For my own selfish part, I lost the counsel and friendship of someone I love very much. I needed someone to give me wisdom on how to walk this road, but the very person I needed was the one suffering herself. I should have seen sooner what God was doing and how He was using this. He used it in that most exasperating way, where He uses pain to teach us to rely on Him fully, and to grow patience and resilience in my heart. I fought Him and railed against Him and sobbed at His feet. How could He let this happen to them? How could He leave me so full of grief for others that I could not get through one day without crying?

I spent time with Him daily somewhat out of spite, asking Him to FIX THIS because I did not know how. I saw my friend from the distance which she now held me at, and I asked Jesus to come back now and take this cup from us all. I watched my sister from hundreds of miles away as she packed up her things and moved into an apartment. I thought of my uncle and how much He loved Jesus and how his family must go on without him. I yelled at God repeatedly. When my tantrums were done, I found new peace in Him. He waited until I got over myself, and showed me how closely He had drawn me to Him in the past year. I know He holds my friend in His hands. She always told me to remember what I know is true and all of His promises. I'm holding on to that as a lifeline; I know she's right. I don't know where God is taking her.

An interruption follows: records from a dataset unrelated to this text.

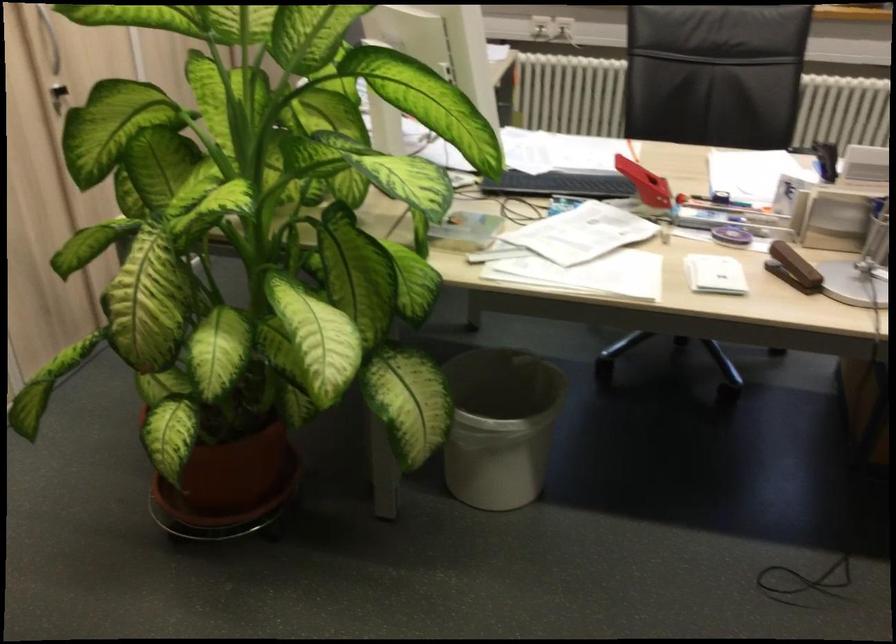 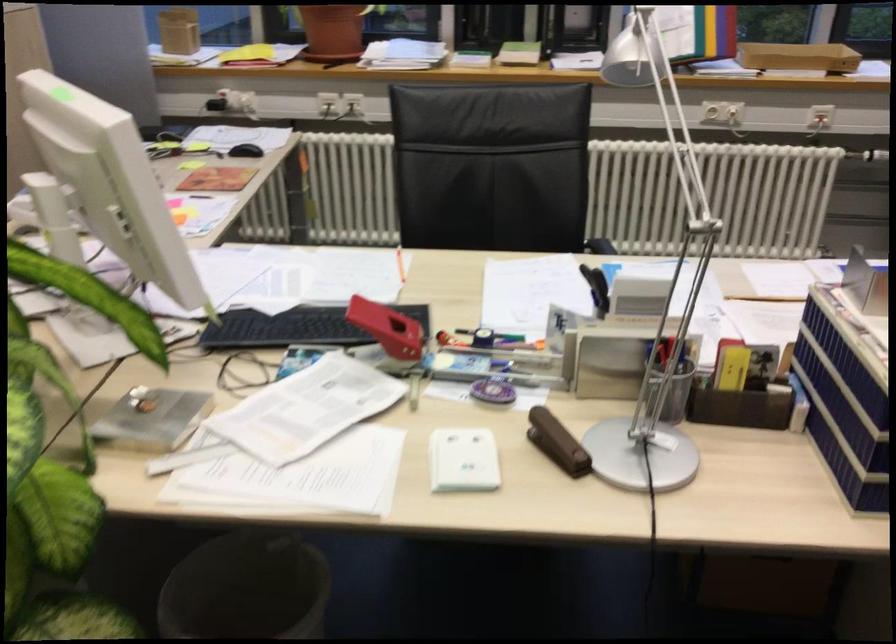 Find the pixel in the second image that matches (x=642, y=180) in the first image.

(388, 328) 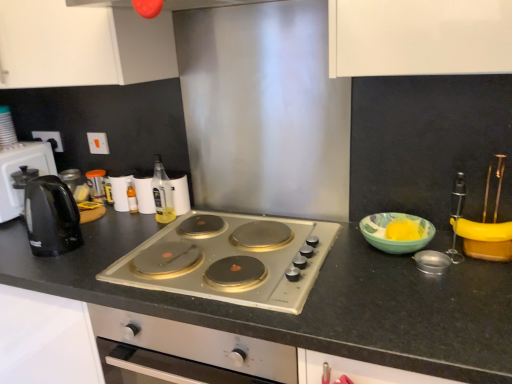 Question: Can you confirm if white matte cabinet at upper left is wider than black granite countertop at center?

Choices:
 (A) yes
 (B) no

Answer: (B)

Question: Considering the relative positions of white matte cabinet at upper left and black granite countertop at center in the image provided, is white matte cabinet at upper left to the left of black granite countertop at center from the viewer's perspective?

Choices:
 (A) no
 (B) yes

Answer: (B)

Question: Is white matte cabinet at upper left turned away from black granite countertop at center?

Choices:
 (A) yes
 (B) no

Answer: (B)

Question: Does white matte cabinet at upper left have a smaller size compared to black granite countertop at center?

Choices:
 (A) no
 (B) yes

Answer: (B)

Question: Would you say white matte cabinet at upper left contains black granite countertop at center?

Choices:
 (A) yes
 (B) no

Answer: (B)

Question: Is white matte cabinet at upper left in front of black granite countertop at center?

Choices:
 (A) yes
 (B) no

Answer: (B)

Question: From the image's perspective, is black plastic kettle at left located above black granite countertop at center?

Choices:
 (A) no
 (B) yes

Answer: (B)

Question: From the image's perspective, would you say black plastic kettle at left is shown under black granite countertop at center?

Choices:
 (A) yes
 (B) no

Answer: (B)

I don't know what this is like for her beyond unimaginable pain. I know that none of us can go with her on this journey, but I trust that our Jesus is walking it with her. Because in the end it isn't about me. It's not about her. It's about Jesus. This is the comfort to which I have to cling, even if I do so at times with angry or bitter hands. I am finding peace, day by day, and I know that only comes from Him. God is good.